**Requirement:**
Without the pictures, reproduce the records that follow exactly.

**Dataset excerpts:**
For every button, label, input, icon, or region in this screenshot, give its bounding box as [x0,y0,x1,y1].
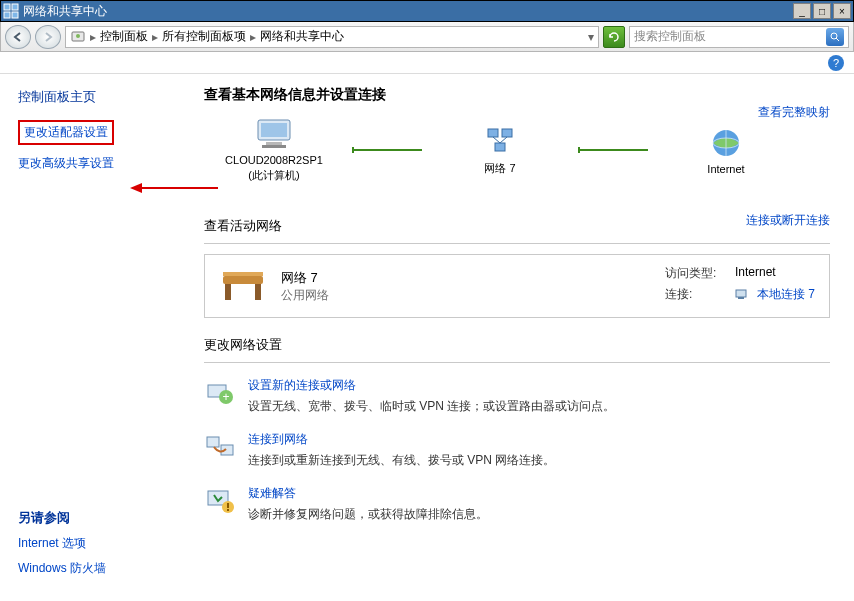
network-tasks: + 设置新的连接或网络 设置无线、宽带、拨号、临时或 VPN 连接；或设置路由器… [204,377,830,523]
svg-rect-27 [738,297,744,299]
help-row: ? [0,52,854,74]
svg-rect-13 [262,145,286,148]
task-new-connection: + 设置新的连接或网络 设置无线、宽带、拨号、临时或 VPN 连接；或设置路由器… [204,377,830,415]
window-controls: _ □ × [791,3,851,19]
connection-label: 连接: [665,286,725,303]
window-title: 网络和共享中心 [23,3,791,20]
map-connector [352,149,422,151]
breadcrumb-sep: ▸ [152,30,158,44]
globe-icon [708,125,744,161]
forward-button[interactable] [35,25,61,49]
sidebar: 控制面板主页 更改适配器设置 更改高级共享设置 另请参阅 Internet 选项… [0,74,200,601]
active-networks-title: 查看活动网络 [204,217,282,235]
task-connect-network: 连接到网络 连接到或重新连接到无线、有线、拨号或 VPN 网络连接。 [204,431,830,469]
main-content: 查看基本网络信息并设置连接 查看完整映射 CLOUD2008R2SP1 (此计算… [200,74,854,601]
help-icon[interactable]: ? [828,55,844,71]
svg-text:+: + [222,390,229,404]
svg-rect-26 [736,290,746,297]
svg-line-17 [493,137,500,143]
new-connection-link[interactable]: 设置新的连接或网络 [248,377,615,394]
control-panel-icon [70,29,86,45]
breadcrumb-root[interactable]: 控制面板 [100,28,148,45]
svg-rect-35 [227,503,229,508]
svg-rect-11 [261,123,287,137]
svg-line-18 [500,137,507,143]
search-placeholder: 搜索控制面板 [634,28,826,45]
new-connection-desc: 设置无线、宽带、拨号、临时或 VPN 连接；或设置路由器或访问点。 [248,398,615,415]
nic-icon [735,286,747,303]
network-icon [480,123,520,159]
connect-network-link[interactable]: 连接到网络 [248,431,555,448]
svg-rect-14 [488,129,498,137]
internet-label: Internet [707,163,744,175]
connect-network-icon [204,431,236,463]
node-network: 网络 7 [430,123,570,176]
internet-options-link[interactable]: Internet 选项 [18,535,106,552]
see-also: 另请参阅 Internet 选项 Windows 防火墙 [18,509,106,585]
divider [204,243,830,244]
address-bar[interactable]: ▸ 控制面板 ▸ 所有控制面板项 ▸ 网络和共享中心 ▾ [65,26,599,48]
svg-rect-23 [225,284,231,300]
svg-rect-22 [223,276,263,284]
new-connection-icon: + [204,377,236,409]
minimize-button[interactable]: _ [793,3,811,19]
network-name: 网络 7 [281,269,329,287]
troubleshoot-link[interactable]: 疑难解答 [248,485,488,502]
connection-link[interactable]: 本地连接 7 [757,286,815,303]
svg-rect-12 [266,142,282,145]
troubleshoot-icon [204,485,236,517]
svg-rect-3 [12,12,18,18]
troubleshoot-desc: 诊断并修复网络问题，或获得故障排除信息。 [248,506,488,523]
refresh-button[interactable] [603,26,625,48]
svg-point-5 [76,34,80,38]
windows-firewall-link[interactable]: Windows 防火墙 [18,560,106,577]
this-pc-sub: (此计算机) [248,168,299,183]
svg-rect-2 [4,12,10,18]
breadcrumb-leaf[interactable]: 网络和共享中心 [260,28,344,45]
task-troubleshoot: 疑难解答 诊断并修复网络问题，或获得故障排除信息。 [204,485,830,523]
svg-rect-31 [207,437,219,447]
svg-rect-25 [223,272,263,276]
svg-rect-16 [495,143,505,151]
dropdown-icon[interactable]: ▾ [588,30,594,44]
active-network-box: 网络 7 公用网络 访问类型:Internet 连接: 本地连接 7 [204,254,830,318]
svg-rect-15 [502,129,512,137]
breadcrumb-sep: ▸ [90,30,96,44]
svg-rect-0 [4,4,10,10]
computer-icon [252,116,296,152]
view-full-map-link[interactable]: 查看完整映射 [758,104,830,121]
breadcrumb-sep: ▸ [250,30,256,44]
map-connector [578,149,648,151]
search-input[interactable]: 搜索控制面板 [629,26,849,48]
access-info: 访问类型:Internet 连接: 本地连接 7 [665,265,815,307]
back-button[interactable] [5,25,31,49]
svg-line-7 [836,38,839,41]
navigation-bar: ▸ 控制面板 ▸ 所有控制面板项 ▸ 网络和共享中心 ▾ 搜索控制面板 [0,22,854,52]
connect-network-desc: 连接到或重新连接到无线、有线、拨号或 VPN 网络连接。 [248,452,555,469]
change-adapter-settings-link[interactable]: 更改适配器设置 [18,120,182,145]
body: 控制面板主页 更改适配器设置 更改高级共享设置 另请参阅 Internet 选项… [0,74,854,601]
svg-rect-36 [227,509,229,511]
connect-disconnect-link[interactable]: 连接或断开连接 [746,212,830,229]
access-type-label: 访问类型: [665,265,725,282]
network-label: 网络 7 [484,161,515,176]
node-this-computer: CLOUD2008R2SP1 (此计算机) [204,116,344,183]
svg-rect-24 [255,284,261,300]
close-button[interactable]: × [833,3,851,19]
app-icon [3,3,19,19]
sidebar-home[interactable]: 控制面板主页 [18,88,182,106]
divider [204,362,830,363]
maximize-button[interactable]: □ [813,3,831,19]
breadcrumb-mid[interactable]: 所有控制面板项 [162,28,246,45]
see-also-heading: 另请参阅 [18,509,106,527]
network-info: 网络 7 公用网络 [281,269,329,304]
title-bar: 网络和共享中心 _ □ × [0,0,854,22]
change-advanced-sharing-link[interactable]: 更改高级共享设置 [18,155,182,172]
network-type[interactable]: 公用网络 [281,287,329,304]
node-internet: Internet [656,125,796,175]
svg-rect-1 [12,4,18,10]
search-icon[interactable] [826,28,844,46]
page-heading: 查看基本网络信息并设置连接 [204,86,830,104]
network-map: CLOUD2008R2SP1 (此计算机) 网络 7 Internet [204,116,830,183]
this-pc-label: CLOUD2008R2SP1 [225,154,323,166]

**Worked solution:**
For every button, label, input, icon, or region in this screenshot, give its bounding box as [x0,y0,x1,y1].
network-tasks: + 设置新的连接或网络 设置无线、宽带、拨号、临时或 VPN 连接；或设置路由器… [204,377,830,523]
svg-rect-27 [738,297,744,299]
help-row: ? [0,52,854,74]
svg-rect-13 [262,145,286,148]
task-new-connection: + 设置新的连接或网络 设置无线、宽带、拨号、临时或 VPN 连接；或设置路由器… [204,377,830,415]
window-controls: _ □ × [791,3,851,19]
connection-label: 连接: [665,286,725,303]
window-title: 网络和共享中心 [23,3,791,20]
map-connector [352,149,422,151]
breadcrumb-sep: ▸ [152,30,158,44]
globe-icon [708,125,744,161]
forward-button[interactable] [35,25,61,49]
sidebar: 控制面板主页 更改适配器设置 更改高级共享设置 另请参阅 Internet 选项… [0,74,200,601]
active-networks-title: 查看活动网络 [204,217,282,235]
task-connect-network: 连接到网络 连接到或重新连接到无线、有线、拨号或 VPN 网络连接。 [204,431,830,469]
main-content: 查看基本网络信息并设置连接 查看完整映射 CLOUD2008R2SP1 (此计算… [200,74,854,601]
help-icon[interactable]: ? [828,55,844,71]
svg-text:+: + [222,390,229,404]
svg-rect-26 [736,290,746,297]
svg-line-17 [493,137,500,143]
new-connection-link[interactable]: 设置新的连接或网络 [248,377,615,394]
control-panel-icon [70,29,86,45]
breadcrumb-root[interactable]: 控制面板 [100,28,148,45]
svg-rect-35 [227,503,229,508]
svg-rect-11 [261,123,287,137]
svg-line-18 [500,137,507,143]
search-placeholder: 搜索控制面板 [634,28,826,45]
new-connection-desc: 设置无线、宽带、拨号、临时或 VPN 连接；或设置路由器或访问点。 [248,398,615,415]
nic-icon [735,286,747,303]
network-icon [480,123,520,159]
connect-network-link[interactable]: 连接到网络 [248,431,555,448]
svg-rect-14 [488,129,498,137]
internet-label: Internet [707,163,744,175]
connect-network-icon [204,431,236,463]
node-network: 网络 7 [430,123,570,176]
internet-options-link[interactable]: Internet 选项 [18,535,106,552]
see-also: 另请参阅 Internet 选项 Windows 防火墙 [18,509,106,585]
divider [204,243,830,244]
address-bar[interactable]: ▸ 控制面板 ▸ 所有控制面板项 ▸ 网络和共享中心 ▾ [65,26,599,48]
svg-rect-23 [225,284,231,300]
svg-rect-22 [223,276,263,284]
new-connection-icon: + [204,377,236,409]
minimize-button[interactable]: _ [793,3,811,19]
network-name: 网络 7 [281,269,329,287]
troubleshoot-link[interactable]: 疑难解答 [248,485,488,502]
connection-link[interactable]: 本地连接 7 [757,286,815,303]
svg-rect-12 [266,142,282,145]
troubleshoot-icon [204,485,236,517]
svg-rect-3 [12,12,18,18]
troubleshoot-desc: 诊断并修复网络问题，或获得故障排除信息。 [248,506,488,523]
refresh-button[interactable] [603,26,625,48]
svg-point-5 [76,34,80,38]
windows-firewall-link[interactable]: Windows 防火墙 [18,560,106,577]
this-pc-sub: (此计算机) [248,168,299,183]
svg-rect-2 [4,12,10,18]
breadcrumb-leaf[interactable]: 网络和共享中心 [260,28,344,45]
task-troubleshoot: 疑难解答 诊断并修复网络问题，或获得故障排除信息。 [204,485,830,523]
svg-rect-31 [207,437,219,447]
svg-rect-25 [223,272,263,276]
svg-rect-16 [495,143,505,151]
dropdown-icon[interactable]: ▾ [588,30,594,44]
active-network-box: 网络 7 公用网络 访问类型:Internet 连接: 本地连接 7 [204,254,830,318]
svg-rect-15 [502,129,512,137]
breadcrumb-sep: ▸ [90,30,96,44]
svg-rect-0 [4,4,10,10]
computer-icon [252,116,296,152]
view-full-map-link[interactable]: 查看完整映射 [758,104,830,121]
breadcrumb-sep: ▸ [250,30,256,44]
map-connector [578,149,648,151]
search-input[interactable]: 搜索控制面板 [629,26,849,48]
access-info: 访问类型:Internet 连接: 本地连接 7 [665,265,815,307]
back-button[interactable] [5,25,31,49]
svg-line-7 [836,38,839,41]
navigation-bar: ▸ 控制面板 ▸ 所有控制面板项 ▸ 网络和共享中心 ▾ 搜索控制面板 [0,22,854,52]
connect-network-desc: 连接到或重新连接到无线、有线、拨号或 VPN 网络连接。 [248,452,555,469]
change-adapter-settings-link[interactable]: 更改适配器设置 [18,120,182,145]
body: 控制面板主页 更改适配器设置 更改高级共享设置 另请参阅 Internet 选项… [0,74,854,601]
svg-rect-36 [227,509,229,511]
connect-disconnect-link[interactable]: 连接或断开连接 [746,212,830,229]
access-type-label: 访问类型: [665,265,725,282]
network-label: 网络 7 [484,161,515,176]
node-this-computer: CLOUD2008R2SP1 (此计算机) [204,116,344,183]
svg-rect-24 [255,284,261,300]
close-button[interactable]: × [833,3,851,19]
app-icon [3,3,19,19]
sidebar-home[interactable]: 控制面板主页 [18,88,182,106]
divider [204,362,830,363]
maximize-button[interactable]: □ [813,3,831,19]
breadcrumb-mid[interactable]: 所有控制面板项 [162,28,246,45]
see-also-heading: 另请参阅 [18,509,106,527]
network-info: 网络 7 公用网络 [281,269,329,304]
title-bar: 网络和共享中心 _ □ × [0,0,854,22]
change-advanced-sharing-link[interactable]: 更改高级共享设置 [18,155,182,172]
network-type[interactable]: 公用网络 [281,287,329,304]
node-internet: Internet [656,125,796,175]
svg-rect-1 [12,4,18,10]
search-icon[interactable] [826,28,844,46]
page-heading: 查看基本网络信息并设置连接 [204,86,830,104]
network-map: CLOUD2008R2SP1 (此计算机) 网络 7 Internet [204,116,830,183]
this-pc-label: CLOUD2008R2SP1 [225,154,323,166]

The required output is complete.